The hole was a sacrificial well! Long Tom recalled reading how the ancient Mayans had tossed human offerings into such wells. And the hissings and slitherings were snakes! Poisonous, beyond a doubt. There must be hundreds of them in the well bottom!

Morning Breeze callously gave a command.

Long Tom suffered unutterable tortures as he was lifted and tossed bodily into the awful black opening.

Morning Breeze listened. A moment later came a horrible thump from the well bottom. The poisonous serpents hissed and slithered.

Morning Breeze and his evil followers turned away, highly pleased.

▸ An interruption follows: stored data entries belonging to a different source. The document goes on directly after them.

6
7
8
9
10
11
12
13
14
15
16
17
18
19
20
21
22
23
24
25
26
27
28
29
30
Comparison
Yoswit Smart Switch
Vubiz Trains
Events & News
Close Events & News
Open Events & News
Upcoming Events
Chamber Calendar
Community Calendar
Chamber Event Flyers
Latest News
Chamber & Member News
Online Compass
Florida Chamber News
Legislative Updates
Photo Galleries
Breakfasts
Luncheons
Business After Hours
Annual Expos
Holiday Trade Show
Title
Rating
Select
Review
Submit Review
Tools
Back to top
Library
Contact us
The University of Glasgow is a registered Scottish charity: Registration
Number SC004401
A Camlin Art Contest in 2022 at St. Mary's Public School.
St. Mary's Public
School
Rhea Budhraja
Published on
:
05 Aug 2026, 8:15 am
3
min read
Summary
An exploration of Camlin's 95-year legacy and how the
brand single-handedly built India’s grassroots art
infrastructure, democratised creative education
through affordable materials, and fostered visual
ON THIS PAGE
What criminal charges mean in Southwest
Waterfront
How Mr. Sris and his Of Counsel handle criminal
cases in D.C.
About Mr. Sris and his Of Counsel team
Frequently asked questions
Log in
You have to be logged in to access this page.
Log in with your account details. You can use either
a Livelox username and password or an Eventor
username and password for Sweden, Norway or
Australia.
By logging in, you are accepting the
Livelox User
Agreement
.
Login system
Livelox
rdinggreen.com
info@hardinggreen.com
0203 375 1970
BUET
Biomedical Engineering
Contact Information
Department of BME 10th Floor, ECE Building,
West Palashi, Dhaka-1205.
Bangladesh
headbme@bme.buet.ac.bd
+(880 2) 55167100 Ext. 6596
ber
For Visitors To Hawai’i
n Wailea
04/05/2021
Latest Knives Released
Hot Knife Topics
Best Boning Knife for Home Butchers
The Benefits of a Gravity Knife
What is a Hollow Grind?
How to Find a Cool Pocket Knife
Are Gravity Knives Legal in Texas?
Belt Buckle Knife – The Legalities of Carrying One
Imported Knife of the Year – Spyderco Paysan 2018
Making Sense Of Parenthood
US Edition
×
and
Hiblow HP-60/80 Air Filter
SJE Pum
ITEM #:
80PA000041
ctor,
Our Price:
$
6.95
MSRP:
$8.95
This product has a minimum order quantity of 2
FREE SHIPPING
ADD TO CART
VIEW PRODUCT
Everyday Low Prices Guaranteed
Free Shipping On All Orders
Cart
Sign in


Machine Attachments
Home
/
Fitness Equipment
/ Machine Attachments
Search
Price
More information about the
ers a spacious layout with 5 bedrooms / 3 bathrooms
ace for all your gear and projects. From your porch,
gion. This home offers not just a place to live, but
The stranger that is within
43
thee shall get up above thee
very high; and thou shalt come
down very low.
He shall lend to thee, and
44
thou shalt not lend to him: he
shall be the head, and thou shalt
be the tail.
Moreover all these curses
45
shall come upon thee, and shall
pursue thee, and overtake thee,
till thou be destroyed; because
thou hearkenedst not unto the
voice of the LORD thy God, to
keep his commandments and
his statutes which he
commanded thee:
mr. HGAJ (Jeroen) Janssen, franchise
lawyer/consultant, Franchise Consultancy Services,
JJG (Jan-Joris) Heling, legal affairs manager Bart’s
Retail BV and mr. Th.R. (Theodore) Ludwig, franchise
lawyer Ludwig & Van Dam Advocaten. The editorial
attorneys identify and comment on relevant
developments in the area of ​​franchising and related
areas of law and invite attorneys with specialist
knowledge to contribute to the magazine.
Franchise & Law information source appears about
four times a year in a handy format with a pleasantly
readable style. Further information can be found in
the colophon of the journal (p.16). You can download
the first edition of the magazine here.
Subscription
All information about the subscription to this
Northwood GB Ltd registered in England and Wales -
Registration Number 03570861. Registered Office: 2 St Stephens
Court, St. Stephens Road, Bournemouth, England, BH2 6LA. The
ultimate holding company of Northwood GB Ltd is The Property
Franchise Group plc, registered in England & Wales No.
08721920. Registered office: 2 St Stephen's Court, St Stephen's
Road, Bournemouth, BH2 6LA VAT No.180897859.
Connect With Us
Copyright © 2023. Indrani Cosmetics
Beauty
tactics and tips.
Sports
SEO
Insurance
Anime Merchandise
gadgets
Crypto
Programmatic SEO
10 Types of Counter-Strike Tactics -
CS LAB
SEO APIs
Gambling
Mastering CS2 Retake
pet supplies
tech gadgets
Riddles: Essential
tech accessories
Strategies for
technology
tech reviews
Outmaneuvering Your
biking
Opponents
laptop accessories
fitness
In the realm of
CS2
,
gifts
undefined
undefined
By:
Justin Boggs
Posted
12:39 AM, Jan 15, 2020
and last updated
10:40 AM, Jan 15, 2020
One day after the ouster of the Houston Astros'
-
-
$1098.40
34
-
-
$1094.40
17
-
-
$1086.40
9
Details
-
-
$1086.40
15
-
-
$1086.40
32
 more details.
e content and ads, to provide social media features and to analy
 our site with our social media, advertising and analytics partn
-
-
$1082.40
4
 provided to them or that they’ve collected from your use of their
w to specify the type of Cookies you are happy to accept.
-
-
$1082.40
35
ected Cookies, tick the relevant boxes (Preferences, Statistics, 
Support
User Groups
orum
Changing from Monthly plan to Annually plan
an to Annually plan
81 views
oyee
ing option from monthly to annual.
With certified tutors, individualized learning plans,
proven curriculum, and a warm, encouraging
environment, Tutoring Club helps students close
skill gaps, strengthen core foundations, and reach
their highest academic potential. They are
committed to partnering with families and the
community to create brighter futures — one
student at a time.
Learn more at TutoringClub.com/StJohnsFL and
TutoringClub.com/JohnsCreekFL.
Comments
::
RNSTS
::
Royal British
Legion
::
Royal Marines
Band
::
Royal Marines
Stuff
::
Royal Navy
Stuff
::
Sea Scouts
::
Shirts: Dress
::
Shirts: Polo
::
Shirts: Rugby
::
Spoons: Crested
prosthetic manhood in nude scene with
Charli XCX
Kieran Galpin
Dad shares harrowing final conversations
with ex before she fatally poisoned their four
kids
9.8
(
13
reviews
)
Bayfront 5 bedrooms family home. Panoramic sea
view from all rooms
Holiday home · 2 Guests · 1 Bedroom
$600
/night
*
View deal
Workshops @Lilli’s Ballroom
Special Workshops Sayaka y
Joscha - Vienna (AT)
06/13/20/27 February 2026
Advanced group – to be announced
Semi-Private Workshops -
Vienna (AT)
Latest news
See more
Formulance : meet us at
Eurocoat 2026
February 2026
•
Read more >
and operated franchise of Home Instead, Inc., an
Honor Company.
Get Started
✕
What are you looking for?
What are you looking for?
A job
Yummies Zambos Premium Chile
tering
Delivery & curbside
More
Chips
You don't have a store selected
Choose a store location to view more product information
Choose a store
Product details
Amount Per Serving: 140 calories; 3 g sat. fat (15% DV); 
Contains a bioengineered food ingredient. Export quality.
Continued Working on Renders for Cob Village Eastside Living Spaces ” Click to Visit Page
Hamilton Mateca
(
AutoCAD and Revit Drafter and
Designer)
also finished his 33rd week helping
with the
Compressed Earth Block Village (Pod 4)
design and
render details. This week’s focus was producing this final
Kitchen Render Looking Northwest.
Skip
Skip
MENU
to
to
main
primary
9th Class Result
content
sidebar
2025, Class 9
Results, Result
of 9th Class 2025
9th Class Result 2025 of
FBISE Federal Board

Unknown to Long Tom when he left the sleeping quarters, Ham had not been sleeping soundly. One eye drowsily open, Ham had watched Long Tom pull on his trousers and go out.

Ham drowsed a while after that. But Long Tom's departure had done something to what little desire he had for sleep, so it was not long before Ham also got up and pulled on his trousers. Thanks to the balmy night, no more clothing was needed.

Ham took his sword cane along, although for no particular reason. He just liked the feel of it in his hands.

Outside, he saw no sign of Long Tom. But a little use of his keen brain told Ham where the electrical wizard would be likely to stroll; the most fascinating spot in the Valley of the Vanished, if one disregarded the really entrancing Mayan girls. The golden pyramid, of course! Long Tom, like the rest of Doc's men, would not be wooing a Mayan damsel at this hour. They were not interested in women, these supreme adventurers.

Ham ambled toward the pyramid, breathing in deeply of the lambent night air. He heard no sound, certainly nothing to alarm him. He clipped the gaudy flower off a tropical vine with a jaunty swing of his cane.

A split second later, Ham was buried under an avalanche of red-fingered men!

No gallant of old ever bared his steel quicker than Ham unsheathed his sword cane. He got it out in time to skewer two of the devils who piled atop him!

Outnumbered hopelessly, Ham was bound and gagged.